The trip’s negative aspects were magnified by reports that father and son slipped to Singapore just to watch the Formula 1 Grand Prix international race, an event that Filipinos stuck in monstrous traffic jams back home cannot appreciate.

But if Marcos’ unannounced trip was not really prompted by an interest in Formula 1 racing, what is it in Singapore that may have compelled him to slink back within a month of the first “successful” visit?

Press Secretary Trixie Cruz-Angeles did not make sense stretching the statement of Singapore’s labor minister to make the Grand Prix races fit the Palace narrative on the father-son tandem hopping on an executive jet for the F1 race.

Without presenting proof, the Press Secretary claimed that Marcos’ second trip was “productive” in the same facile manner she described the Sept. 5-6 state visit as “successful”. If it were so, why the need for that hurried followup?

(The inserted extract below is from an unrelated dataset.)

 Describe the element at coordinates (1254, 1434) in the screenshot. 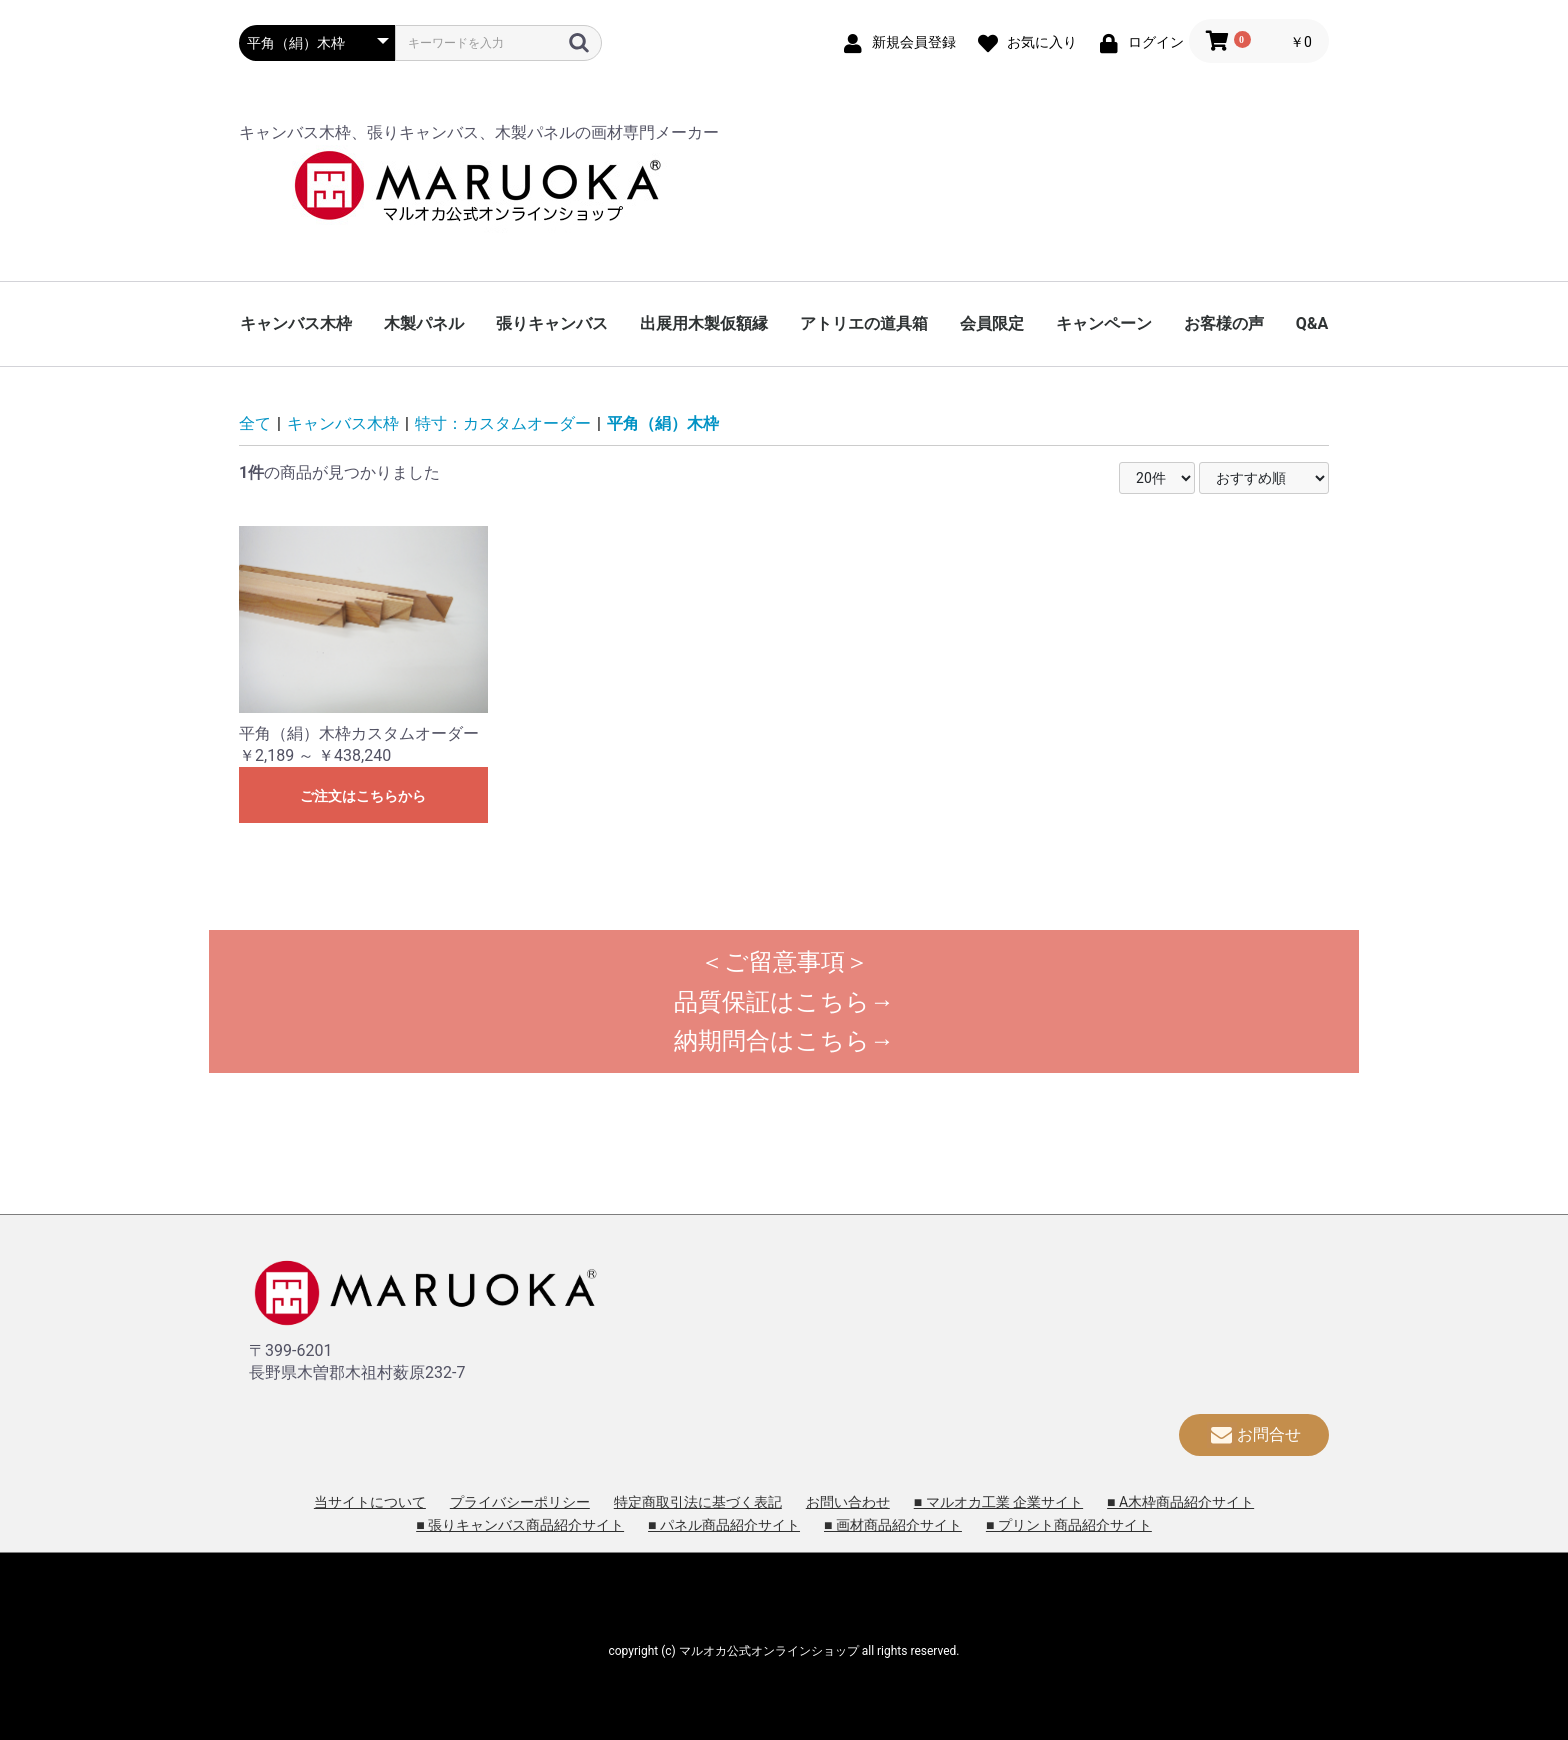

The statement of Singapore’s labor minister actually focused on the F1 races with the conversations with Marcos and other VIP visitors mentioned in passing. Yet Angeles made it appear in her PR-vlogger style that bilateral undertakings were at the core of the meetings.

She claimed in Filipino that Marcos returned to Singapore to “affirm” deals made during his earlier state visit. The busy President himself had to fly to Singapore again just to do that? At such great expense and while the country was still recovering from a devastating typhoon?

In the continued absence until yesterday of basic information from Malacañang on the second trip, we refer to a Twitter post of Gerry Cacanindin @GerryCacanindin:

“Allegedly, the presidential jet, PAF RPP1, the 1 billion-peso Gulfstream G280 was monitored on Flight Radar flying to Singapore this weekend. Average operating cost: $5,343 per hour. Flight time to Singapore: 3 hours one way. Total cost two-way: $32,058 or ₱1.885M”.

That’s just the cost of flying the Gulfstream G280, if it was indeed used and the figures cited are correct. Also, with the plane being government property, who paid for the attendant expenses?

Malacañang reported earlier that in the first visit, Marcos received investment pledges worth $6.54 billion for such projects as electric tricycles, floating solar technology, and a data center. These could generate 15,000 new jobs, it added.

Haven’t they learned from experience that such pledges – like the $24 billion in aid, grants and investments that then President Duterte was promised in his first visit to Beijing in 2016 when he announced his “separation” from Uncle Sam – remain mere expressions of intentions?

• What LKY said of Marcos Sr.

What interests do the Marcoses have in Singapore that would send a super-busy neophyte president returning posthaste to that international banking hub?

Recall that on Dec. 30, 2013, Singapore’s Court of Appeals ruled in favor of the Philippine National Bank to hold in trust $16.8 million (₱745.9 million, based on the $1 = ₱44.4 rate on that day) and £4.2 million ($6.7 million or ₱298.3 million at then £1 = $1.6).

The funds totaling $23.5 million (₱1.05 billion) were alleged to be ill-gotten wealth that the elder Marcos was accused of depositing in the Singapore branch of the German bank WestLB. Is the account still there and requiring personal updating?

Aside from the Philippine government, those who made claims to that account were victims of human rights abuses under Marcos’ martial law regime, as well as some foundations and corporations.

Checking databases on Marcos and Singapore, we again came upon the article in Esquire Philippines published Oct. 6, 2021, citing recollections of Lee Kuan Yew, Singapore’s first Prime Minister, in his book “From Third World to First: The Singapore Story”.

Lee Kuan Yew died in 2015, but his legacy lives on in Singapore. (He and the late Ferdinand Marcos Sr. served at around the same time.) Incumbent Prime Minister Lee Hsien Loong is his eldest son.

Parts of the Esquire article, which may be relevant to the ongoing discussion, said:

In Chapter 18: Building Ties with Thailand, the Philippines, and Brunei of his autobiography, LKY recounts his pleasant state visit to the Philippines in Marcos’ early years in office, calling him and his wife Imelda gracious hosts. But his opinions began to change after Benigno Aquino’s assassination in 1983.

In his book, LKY focused on the economic and financial issues faced by the Philippines during that time, including the $25 billion owed to foreign banks, which stopped all loans to the Philippines after Aquino’s very public killing.

“He (Marcos) sent his minister for trade and industry, Bobby Ongpin, to ask me for a loan of US$300 – $500 million to meet the interest payments,” wrote LKY. “I looked him straight in the eye and said, ‘We will never see that money back.’”

In 1984, LKY met with Marcos again, this time in Brunei where LKY noticed the dramatic and sickly changes in Marcos. When the two were alone, they discussed loans, and LKY shared his frank advice to the soon-to-be-deposed president.

“As soon as all our aides left, I went straight to the point, that no bank was going to lend him any money. They wanted to know who was going to succeed him if anything were to happen to him; all the bankers could see that he no longer looked healthy,” wrote LKY. “Singapore banks had lent US$8 billion of the US$25 billion owing. The hard fact was they were not likely to get repayment for some 20 years. He countered that it would be only eight years. I said the bankers wanted to see a strong leader in the Philippines who could restore stability.”